Es waren die ersten direkten Gespräche der Kriegsparteien seit 2022. Die tiefe Kluft zwischen Russland und der Ukraine wurde dabei schnell deutlich. Aus ukrainischen Verhandlungskreisen hieß es, Russlands Forderungen in den Gesprächen seien "realitätsfremd" und gingen weit über alles hinaus, was zuvor besprochen worden sei. Die Forderungen enthielten "inakzeptable und nicht konstruktive Bedingungen".
Die russische Seite äußerte sich im Anschluss zufrieden. Der russische Delegationsleiter Wladimir Medinski sagte, eine Fortsetzung der Verhandlungen sei möglich. Die beiden Delegationen verließen am Nachmittag das Gebäude in Istanbul.
Gefangenenaustausch vereinbart
Ein konkretes Ergebnis gibt es: Die Unterhändler vereinbarten einen großen Austausch von jeweils 1.000 Kriegsgefangenen. Das bestätigten Vertreter beider Delegationen. Es wäre der zahlenmäßig größte Gefangenenaustausch seit Kriegsbeginn.
Themen der Gespräche waren nach Angaben Medinskis zudem eine mögliche Waffenruhe sowie ein mögliches Treffen zwischen Kreml-Chef Wladimir Putin und dem ukrainischen Präsidenten Wolodymyr Selenskyj.
Der türkische Außenminister Hakan Fidan, der die Gesprächsrunde geleitet hatte, schrieb auf X, beide Seiten hätten grundsätzlich zugestimmt, sich wieder zu treffen. Zudem wollten sie schriftlich festhalten, welche Bedingungen aus ihrer Sicht eine Waffenruhe ermöglichen würden.
Selenskyj bedauert verpasste Chance
Der ukrainische Präsident Selenskyj äußerte sich enttäuscht. Beide Kriegsparteien hätten eine Friedenslösung verpasst. "Wir hatten diese Woche eine echte Chance, uns auf ein Ende des Krieges hinzubewegen - hätte (Wladimir) Putin nicht davor Angst gehabt, in die Türkei zu kommen", schrieb Selenskyj auf der Plattform X vom Rande eines Gipfeltreffens europäischer Staats- und Regierungschefs in Albanien.
Er selbst sei zu einem direkten Treffen mit dem Kremlchef bereit gewesen, um die wichtigsten Fragen auszuräumen. "Er hat aber zu nichts zugestimmt."

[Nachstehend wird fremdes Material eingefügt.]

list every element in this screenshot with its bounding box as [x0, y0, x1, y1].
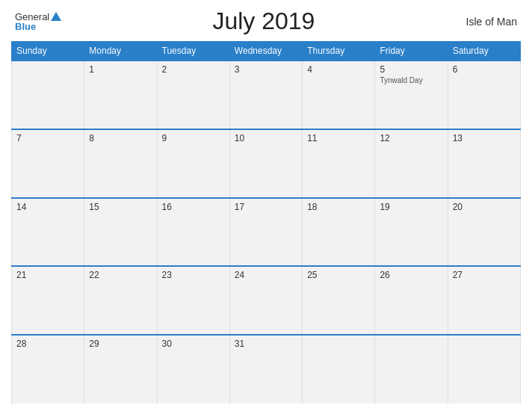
day-number: 7 [16, 133, 79, 143]
event-text: Tynwald Day [380, 76, 442, 84]
calendar-cell [303, 335, 375, 404]
day-number: 26 [380, 270, 442, 280]
day-number: 27 [453, 270, 516, 280]
calendar-cell: 20 [448, 198, 520, 267]
calendar-cell: 17 [229, 198, 302, 267]
calendar-week-row: 14151617181920 [12, 198, 521, 267]
weekday-header-monday: Monday [84, 42, 157, 61]
calendar-header: General Blue July 2019 Isle of Man [11, 7, 521, 35]
calendar-header-row: SundayMondayTuesdayWednesdayThursdayFrid… [12, 42, 521, 61]
calendar-cell [448, 335, 520, 404]
day-number: 16 [162, 202, 225, 212]
calendar-cell: 13 [448, 129, 520, 198]
day-number: 8 [89, 133, 152, 143]
calendar-cell: 10 [229, 129, 302, 198]
calendar-week-row: 12345Tynwald Day6 [12, 61, 521, 129]
calendar-cell: 28 [12, 335, 84, 404]
month-title: July 2019 [212, 7, 315, 35]
weekday-header-friday: Friday [375, 42, 448, 61]
calendar-cell: 6 [448, 61, 520, 129]
calendar-cell: 1 [84, 61, 157, 129]
calendar-cell: 21 [12, 266, 84, 335]
calendar-cell [375, 335, 448, 404]
calendar-cell: 18 [303, 198, 375, 267]
day-number: 31 [235, 339, 297, 349]
day-number: 4 [307, 64, 370, 75]
calendar-week-row: 21222324252627 [12, 266, 521, 335]
calendar-cell: 2 [157, 61, 229, 129]
day-number: 1 [89, 64, 152, 75]
day-number: 12 [380, 133, 442, 143]
calendar-cell: 12 [375, 129, 448, 198]
calendar-cell [12, 61, 84, 129]
weekday-header-sunday: Sunday [12, 42, 84, 61]
day-number: 23 [162, 270, 225, 280]
logo: General Blue [15, 12, 61, 31]
calendar-wrapper: General Blue July 2019 Isle of Man Sunda… [0, 0, 532, 411]
day-number: 3 [235, 64, 297, 75]
calendar-cell: 7 [12, 129, 84, 198]
logo-blue-text: Blue [15, 22, 36, 31]
calendar-week-row: 78910111213 [12, 129, 521, 198]
day-number: 29 [89, 339, 152, 349]
calendar-cell: 24 [229, 266, 302, 335]
day-number: 28 [16, 339, 79, 349]
day-number: 20 [453, 202, 516, 212]
calendar-body: 12345Tynwald Day678910111213141516171819… [12, 61, 521, 404]
calendar-cell: 19 [375, 198, 448, 267]
calendar-cell: 16 [157, 198, 229, 267]
calendar-cell: 8 [84, 129, 157, 198]
calendar-cell: 31 [229, 335, 302, 404]
day-number: 22 [89, 270, 152, 280]
day-number: 10 [235, 133, 297, 143]
calendar-cell: 11 [303, 129, 375, 198]
calendar-cell: 15 [84, 198, 157, 267]
day-number: 25 [307, 270, 370, 280]
day-number: 2 [162, 64, 225, 75]
logo-general-text: General [15, 12, 49, 22]
calendar-cell: 30 [157, 335, 229, 404]
day-number: 14 [16, 202, 79, 212]
calendar-cell: 14 [12, 198, 84, 267]
day-number: 24 [235, 270, 297, 280]
weekday-header-thursday: Thursday [303, 42, 375, 61]
calendar-cell: 22 [84, 266, 157, 335]
weekday-header-wednesday: Wednesday [229, 42, 302, 61]
day-number: 13 [453, 133, 516, 143]
day-number: 17 [235, 202, 297, 212]
day-number: 18 [307, 202, 370, 212]
calendar-cell: 27 [448, 266, 520, 335]
calendar-cell: 25 [303, 266, 375, 335]
calendar-table: SundayMondayTuesdayWednesdayThursdayFrid… [11, 41, 521, 404]
day-number: 11 [307, 133, 370, 143]
day-number: 5 [380, 64, 442, 75]
day-number: 9 [162, 133, 225, 143]
logo-triangle-icon [51, 12, 61, 21]
calendar-cell: 26 [375, 266, 448, 335]
calendar-cell: 9 [157, 129, 229, 198]
region-name: Isle of Man [466, 16, 517, 28]
calendar-week-row: 28293031 [12, 335, 521, 404]
calendar-cell: 5Tynwald Day [375, 61, 448, 129]
calendar-cell: 29 [84, 335, 157, 404]
day-number: 30 [162, 339, 225, 349]
day-number: 19 [380, 202, 442, 212]
calendar-cell: 3 [229, 61, 302, 129]
day-number: 21 [16, 270, 79, 280]
weekday-header-saturday: Saturday [448, 42, 520, 61]
day-number: 15 [89, 202, 152, 212]
day-number: 6 [453, 64, 516, 75]
calendar-cell: 23 [157, 266, 229, 335]
weekday-header-tuesday: Tuesday [157, 42, 229, 61]
calendar-cell: 4 [303, 61, 375, 129]
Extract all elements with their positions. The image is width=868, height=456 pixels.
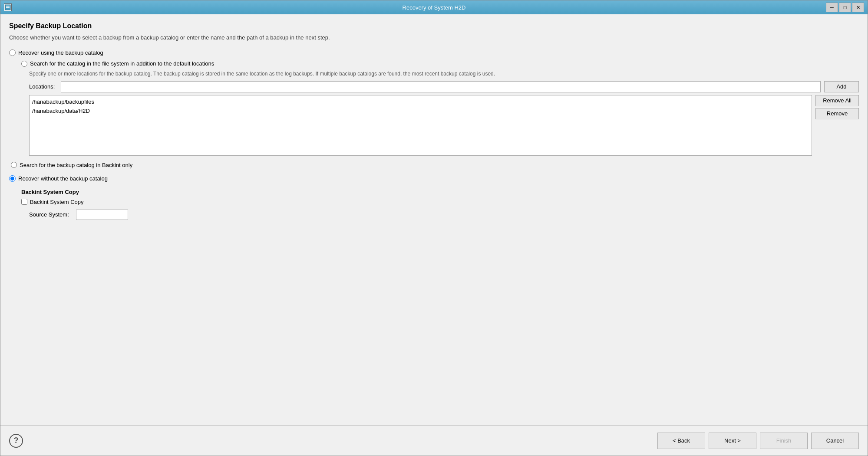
- minimize-button[interactable]: ─: [826, 3, 838, 12]
- locations-label: Locations:: [29, 83, 57, 90]
- back-button[interactable]: < Back: [657, 433, 705, 449]
- main-window: Recovery of System H2D ─ □ ✕ Specify Bac…: [0, 0, 868, 456]
- search-filesystem-text: Search for the catalog in the file syste…: [30, 60, 214, 67]
- page-description: Choose whether you want to select a back…: [9, 34, 859, 41]
- recover-without-catalog-section: Recover without the backup catalog: [9, 175, 859, 182]
- footer-left: ?: [9, 434, 23, 448]
- recover-using-catalog-text: Recover using the backup catalog: [18, 49, 103, 56]
- backint-system-copy-checkbox-label[interactable]: Backint System Copy: [21, 199, 859, 205]
- recover-without-catalog-text: Recover without the backup catalog: [18, 175, 108, 182]
- list-item: /hanabackup/data/H2D: [31, 106, 810, 116]
- window-title: Recovery of System H2D: [403, 4, 466, 11]
- locations-row: Locations: Add: [29, 81, 859, 92]
- listbox-buttons: Remove All Remove: [815, 95, 859, 156]
- finish-button[interactable]: Finish: [760, 433, 808, 449]
- page-title: Specify Backup Location: [9, 22, 859, 30]
- titlebar: Recovery of System H2D ─ □ ✕: [0, 0, 868, 14]
- remove-button[interactable]: Remove: [815, 108, 859, 119]
- source-system-label: Source System:: [29, 211, 73, 218]
- search-filesystem-radio-label[interactable]: Search for the catalog in the file syste…: [21, 60, 859, 67]
- titlebar-left: [4, 3, 12, 11]
- backint-section: Backint System Copy Backint System Copy …: [9, 189, 859, 220]
- close-button[interactable]: ✕: [852, 3, 864, 12]
- remove-all-button[interactable]: Remove All: [815, 95, 859, 106]
- recover-using-catalog-radio-label[interactable]: Recover using the backup catalog: [9, 49, 859, 56]
- recover-using-catalog-radio[interactable]: [9, 49, 16, 56]
- svg-rect-2: [6, 7, 10, 8]
- recover-without-catalog-radio[interactable]: [9, 175, 16, 182]
- search-backint-radio-label[interactable]: Search for the backup catalog in Backint…: [11, 162, 859, 168]
- footer: ? < Back Next > Finish Cancel: [0, 425, 868, 456]
- source-system-input[interactable]: [76, 210, 128, 220]
- footer-right: < Back Next > Finish Cancel: [657, 433, 859, 449]
- search-backint-radio[interactable]: [11, 162, 17, 168]
- help-button[interactable]: ?: [9, 434, 23, 448]
- locations-input[interactable]: [61, 81, 821, 92]
- app-icon: [4, 3, 12, 11]
- cancel-button[interactable]: Cancel: [811, 433, 859, 449]
- locations-list-wrapper: /hanabackup/backupfiles /hanabackup/data…: [29, 95, 859, 156]
- recover-catalog-section: Recover using the backup catalog Search …: [9, 49, 859, 168]
- next-button[interactable]: Next >: [709, 433, 756, 449]
- backint-system-copy-checkbox[interactable]: [21, 199, 27, 205]
- search-filesystem-radio[interactable]: [21, 61, 27, 67]
- titlebar-controls: ─ □ ✕: [826, 3, 864, 12]
- backint-section-title: Backint System Copy: [21, 189, 859, 195]
- svg-rect-1: [6, 6, 10, 7]
- list-item: /hanabackup/backupfiles: [31, 97, 810, 107]
- maximize-button[interactable]: □: [839, 3, 851, 12]
- backint-system-copy-text: Backint System Copy: [30, 199, 84, 205]
- search-backint-text: Search for the backup catalog in Backint…: [20, 162, 132, 168]
- source-system-row: Source System:: [29, 210, 859, 220]
- add-button[interactable]: Add: [824, 81, 859, 92]
- locations-listbox[interactable]: /hanabackup/backupfiles /hanabackup/data…: [29, 95, 812, 156]
- recover-without-catalog-radio-label[interactable]: Recover without the backup catalog: [9, 175, 859, 182]
- main-content: Specify Backup Location Choose whether y…: [0, 14, 868, 425]
- hint-text: Specify one or more locations for the ba…: [29, 70, 859, 78]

Selenskyj forderte zudem mehr internationalen Druck auf Russland. Nach einem Telefonat mit US-Präsident Donald Trump und europäischen Führungspersönlichkeiten - darunter auch Bundeskanzler Friedrich Merz - schrieb er: "Wenn die Russen einen vollständigen und bedingungslosen Waffenstillstand und ein Ende der Tötungen ablehnen, müssen harte Sanktionen folgen. Der Druck auf Russland muss aufrechterhalten werden, bis Russland bereit ist, den Krieg zu beenden."

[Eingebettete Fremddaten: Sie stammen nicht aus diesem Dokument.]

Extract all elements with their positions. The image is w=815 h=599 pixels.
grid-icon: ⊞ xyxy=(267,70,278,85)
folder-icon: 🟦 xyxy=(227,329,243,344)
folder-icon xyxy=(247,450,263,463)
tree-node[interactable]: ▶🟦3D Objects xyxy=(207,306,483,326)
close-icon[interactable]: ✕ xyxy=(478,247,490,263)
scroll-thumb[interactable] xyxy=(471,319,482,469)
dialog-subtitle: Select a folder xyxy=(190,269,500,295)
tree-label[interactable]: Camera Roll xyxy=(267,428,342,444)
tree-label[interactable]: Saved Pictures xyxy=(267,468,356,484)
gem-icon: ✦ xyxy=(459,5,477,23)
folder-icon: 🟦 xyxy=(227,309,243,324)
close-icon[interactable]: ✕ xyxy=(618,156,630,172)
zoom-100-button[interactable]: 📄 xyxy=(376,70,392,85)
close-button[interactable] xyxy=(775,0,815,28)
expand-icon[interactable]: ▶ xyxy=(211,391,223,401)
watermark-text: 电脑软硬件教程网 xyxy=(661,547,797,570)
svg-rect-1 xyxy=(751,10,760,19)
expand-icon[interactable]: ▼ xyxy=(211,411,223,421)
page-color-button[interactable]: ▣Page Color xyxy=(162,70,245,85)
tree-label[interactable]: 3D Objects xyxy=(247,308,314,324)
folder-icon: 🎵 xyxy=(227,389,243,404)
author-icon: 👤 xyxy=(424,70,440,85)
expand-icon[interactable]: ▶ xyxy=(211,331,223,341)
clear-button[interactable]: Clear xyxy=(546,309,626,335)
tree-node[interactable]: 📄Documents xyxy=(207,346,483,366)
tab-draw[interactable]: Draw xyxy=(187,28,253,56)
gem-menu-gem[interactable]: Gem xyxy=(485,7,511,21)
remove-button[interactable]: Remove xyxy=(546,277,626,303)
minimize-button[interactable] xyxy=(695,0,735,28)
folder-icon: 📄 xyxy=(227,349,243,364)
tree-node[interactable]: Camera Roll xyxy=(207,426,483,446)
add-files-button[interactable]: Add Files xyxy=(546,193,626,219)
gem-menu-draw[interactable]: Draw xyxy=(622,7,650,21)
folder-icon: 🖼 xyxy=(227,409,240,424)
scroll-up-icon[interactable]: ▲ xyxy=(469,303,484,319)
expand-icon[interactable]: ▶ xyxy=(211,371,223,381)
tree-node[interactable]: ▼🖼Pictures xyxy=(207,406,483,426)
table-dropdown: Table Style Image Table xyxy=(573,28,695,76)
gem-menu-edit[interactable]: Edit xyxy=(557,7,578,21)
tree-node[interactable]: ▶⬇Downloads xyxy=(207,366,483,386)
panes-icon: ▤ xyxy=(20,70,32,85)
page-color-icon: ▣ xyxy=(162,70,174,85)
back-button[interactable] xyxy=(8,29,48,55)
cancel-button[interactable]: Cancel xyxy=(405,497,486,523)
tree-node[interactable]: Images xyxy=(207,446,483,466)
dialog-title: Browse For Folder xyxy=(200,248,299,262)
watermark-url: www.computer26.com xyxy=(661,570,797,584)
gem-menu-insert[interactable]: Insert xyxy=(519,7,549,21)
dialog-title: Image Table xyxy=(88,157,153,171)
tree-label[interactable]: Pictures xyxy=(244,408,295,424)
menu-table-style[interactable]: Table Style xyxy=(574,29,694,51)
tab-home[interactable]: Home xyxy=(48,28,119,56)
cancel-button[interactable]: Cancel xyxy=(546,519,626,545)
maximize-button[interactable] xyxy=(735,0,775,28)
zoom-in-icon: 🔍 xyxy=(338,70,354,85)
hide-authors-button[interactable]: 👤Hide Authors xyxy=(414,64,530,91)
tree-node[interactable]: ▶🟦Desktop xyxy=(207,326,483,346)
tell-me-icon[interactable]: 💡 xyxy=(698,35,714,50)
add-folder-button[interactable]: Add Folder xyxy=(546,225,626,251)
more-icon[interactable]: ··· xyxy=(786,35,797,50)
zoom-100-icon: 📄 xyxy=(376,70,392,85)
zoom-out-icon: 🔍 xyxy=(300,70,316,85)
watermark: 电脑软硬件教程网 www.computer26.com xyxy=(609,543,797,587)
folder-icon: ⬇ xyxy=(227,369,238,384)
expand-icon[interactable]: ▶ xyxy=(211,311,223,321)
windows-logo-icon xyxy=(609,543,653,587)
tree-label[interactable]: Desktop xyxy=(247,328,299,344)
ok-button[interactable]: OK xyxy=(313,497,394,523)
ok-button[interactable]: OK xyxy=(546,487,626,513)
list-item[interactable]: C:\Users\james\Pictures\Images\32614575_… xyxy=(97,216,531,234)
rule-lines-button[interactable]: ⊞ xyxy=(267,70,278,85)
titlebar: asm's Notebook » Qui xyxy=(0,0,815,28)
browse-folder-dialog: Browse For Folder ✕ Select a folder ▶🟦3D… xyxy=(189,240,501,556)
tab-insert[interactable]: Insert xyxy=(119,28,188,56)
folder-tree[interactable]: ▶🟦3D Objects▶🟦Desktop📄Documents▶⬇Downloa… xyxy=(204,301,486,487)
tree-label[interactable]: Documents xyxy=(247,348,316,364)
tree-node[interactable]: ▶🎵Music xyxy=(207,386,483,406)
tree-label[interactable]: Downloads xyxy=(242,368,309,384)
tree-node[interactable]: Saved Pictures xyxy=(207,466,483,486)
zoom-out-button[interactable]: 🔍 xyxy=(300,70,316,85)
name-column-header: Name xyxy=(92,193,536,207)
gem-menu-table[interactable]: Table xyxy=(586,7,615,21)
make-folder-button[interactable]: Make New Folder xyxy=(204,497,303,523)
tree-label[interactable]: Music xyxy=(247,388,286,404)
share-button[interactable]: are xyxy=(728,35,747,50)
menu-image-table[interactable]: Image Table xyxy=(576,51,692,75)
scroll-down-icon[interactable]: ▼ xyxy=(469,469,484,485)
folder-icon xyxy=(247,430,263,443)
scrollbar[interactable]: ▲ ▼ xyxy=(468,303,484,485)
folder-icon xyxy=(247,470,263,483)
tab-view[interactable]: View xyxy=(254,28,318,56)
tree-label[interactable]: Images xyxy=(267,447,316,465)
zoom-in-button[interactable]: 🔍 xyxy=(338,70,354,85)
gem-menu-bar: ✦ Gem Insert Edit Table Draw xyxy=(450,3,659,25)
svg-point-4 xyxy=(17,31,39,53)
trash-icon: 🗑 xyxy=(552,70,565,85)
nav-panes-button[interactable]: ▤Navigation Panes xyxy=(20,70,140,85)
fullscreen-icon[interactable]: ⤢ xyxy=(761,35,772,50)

Putin wollte Selenskyj nicht treffen
Die Verhandlungen hatten nach tagelangem Hin und Her am Mittag in der türkischen Metropole begonnen. Das Treffen wurde vom türkischen Außenminister Fidan eröffnet. Er betonte zu Beginn die Dringlichkeit einer schnellen Waffenruhe. "Ich freue mich über den Willen beider Seiten, ein neues Fenster für den Frieden zu öffnen", sagte er und fügte hinzu, die Gespräche in Istanbul sollten die Grundlage für ein Treffen zwischen den Präsidenten beider Länder, Selenskyj und Putin, bilden.
Der Leiter der ukrainischen Delegation hatte im Vorfeld deutlich gemacht, dass Frieden nur möglich sei, wenn Russland einer 30-tägigen Waffenruhe, der Rückkehr entführter ukrainischer Kinder und einem Austausch aller Kriegsgefangenen zustimme.
Vermittlerteam mittleren Ranges
Die Erwartungen, dass die Verhandlungen zu einem Durchbruch führen könnten, waren ohnehin gering. Russlands Präsident Putin selbst hatte die direkten Gespräche in der Türkei vorgeschlagen, lehnte jedoch ein Treffen mit Selenskyj ab. Selenskyj stand dafür am Donnerstag bereit, nahm aber heute nicht teil.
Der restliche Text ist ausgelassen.